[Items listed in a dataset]
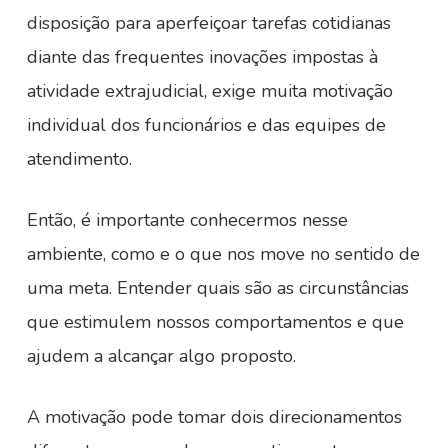
disposição para aperfeiçoar tarefas cotidianas
diante das frequentes inovações impostas à
atividade extrajudicial, exige muita motivação
individual dos funcionários e das equipes de
atendimento.
Então, é importante conhecermos nesse
ambiente, como e o que nos move no sentido de
uma meta. Entender quais são as circunstâncias
que estimulem nossos comportamentos e que
ajudem a alcançar algo proposto.
A motivação pode tomar dois direcionamentos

What to work on — An exact reproduction of the data is required, with pictures excluded.

Written solution —
disposição para aperfeiçoar tarefas cotidianas
diante das frequentes inovações impostas à
atividade extrajudicial, exige muita motivação
individual dos funcionários e das equipes de
atendimento.
Então, é importante conhecermos nesse
ambiente, como e o que nos move no sentido de
uma meta. Entender quais são as circunstâncias
que estimulem nossos comportamentos e que
ajudem a alcançar algo proposto.
A motivação pode tomar dois direcionamentos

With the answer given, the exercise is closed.